Challenges associated with air and water pollution endanger our precious natural resources. The health and quality of life of future metro Atlanta residents is put at risk if we don’t seriously address our water supply and quality, land consumption, development patterns and commute options.

Historically, air pollution is one of the region’s more pressing challenges. Air quality challenges the Atlanta region faces results from both stationary sources such as power plants, as well as mobile sources such as automobiles. Roughly 63 percent of Georgia’s electricity generation comes from coal-fired power plants, which emit mercury, precursor to ground level ozone; and carbon dioxide, a greenhouse gas linked to climate change.
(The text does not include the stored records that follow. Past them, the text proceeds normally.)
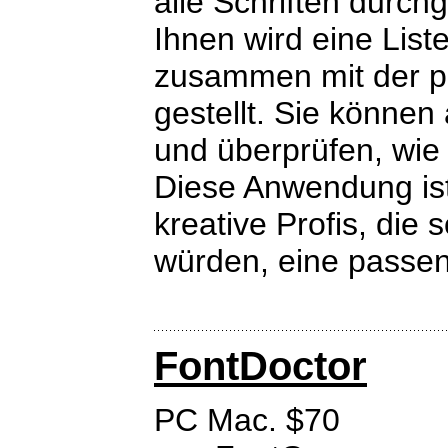
alle Schriften durch
Ihnen wird eine List
zusammen mit der p
gestellt. Sie können
und überprüfen, wie 
Diese Anwendung ist
kreative Profis, die
würden, eine passend
FontDoctor
PC Mac. $70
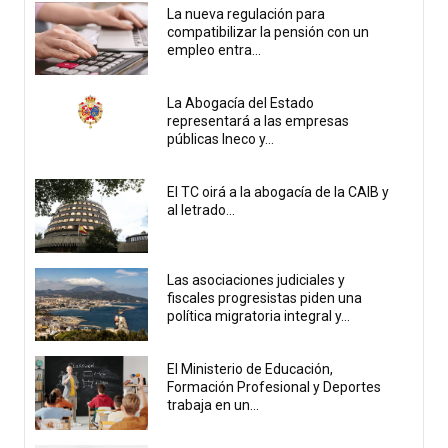
La nueva regulación para
compatibilizar la pensión con un
empleo entra...
La Abogacía del Estado
representará a las empresas
públicas Ineco y...
El TC oirá a la abogacía de la CAIB y
al letrado...
Las asociaciones judiciales y
fiscales progresistas piden una
política migratoria integral y...
El Ministerio de Educación,
Formación Profesional y Deportes
trabaja en un...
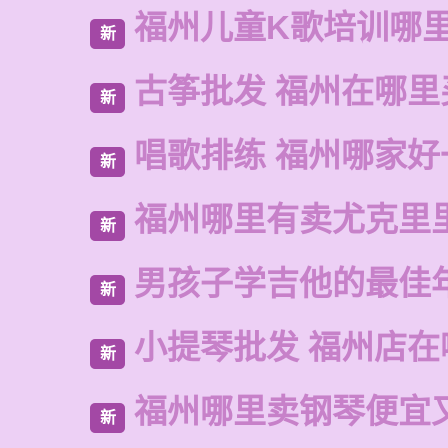
福州儿童K歌培训哪
新
古筝批发 福州在哪里
新
唱歌排练 福州哪家好
新
福州哪里有卖尤克里
新
男孩子学吉他的最佳
新
小提琴批发 福州店在
新
福州哪里卖钢琴便宜
新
On the contrary, less than 10 percent of Georgia’s electricity generation comes from renewable sources such as wind, solar or tidal power.

As a result of its fast-changing growth patterns, resource conservation is another challenge metro Atlanta faces. Between 2001 and 2007, almost 100 acres of agricultural and forested lands were converted to another use every single day. Paving and building over greenspaces and greenfields exacerbates the region’s air and water quality challenges, negatively impacting habitat diversity and creating urban heat islands.
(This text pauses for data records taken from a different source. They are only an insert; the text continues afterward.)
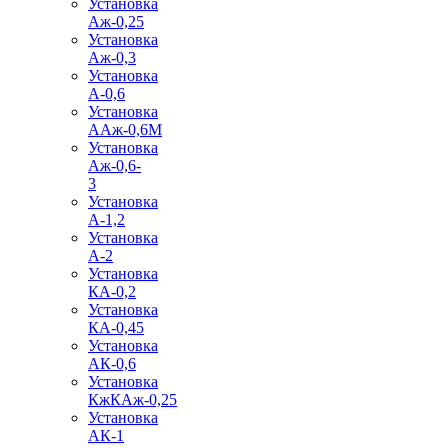
Установка
Аж-0,25
Установка
Аж-0,3
Установка
А-0,6
Установка
ААж-0,6М
Установка
Аж-0,6-
3
Установка
А-1,2
Установка
А-2
Установка
КА-0,2
Установка
КА-0,45
Установка
АК-0,6
Установка
КжКАж-0,25
Установка
АК-1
These are significant issues, but it is increasingly accepted that addressing these issues within a framework of sustainability offers new opportunities - green jobs, maximized efficiency, less waste, a healthier population and a cleaner environment.

Leaders in the Atlanta region are recognizing the positive potential of a focused effort to create a more sustainable region. Sustainability can be an overwhelming concept, but in short, it should be thought of as a systematic way to understand the economic, environmental and social consequences of our individual and collective actions.

There isn’t a playbook to follow that can guide us towards a sustainable society. But, we are exploring the concept through ARC’s Fifty Forward initiative.

At the first Fifty Forward program, held April 10 in partnership with the Arthur M. Blank Family Foundation, more than 500 Atlanta leaders and residents, either onsite or online, listened as Seattle Mayor Greg Nickels shared his plans to transform Seattle into one of the world’s most sustainable cities.

Mayor Nickels’ address began a conversation that’s at the cornerstone of the Fifty Forward effort: to visualize metro Atlanta’s preferred future and then plan the steps to make it happen. You can watch the forum in its entirety right now and join our online discussion on sustainability.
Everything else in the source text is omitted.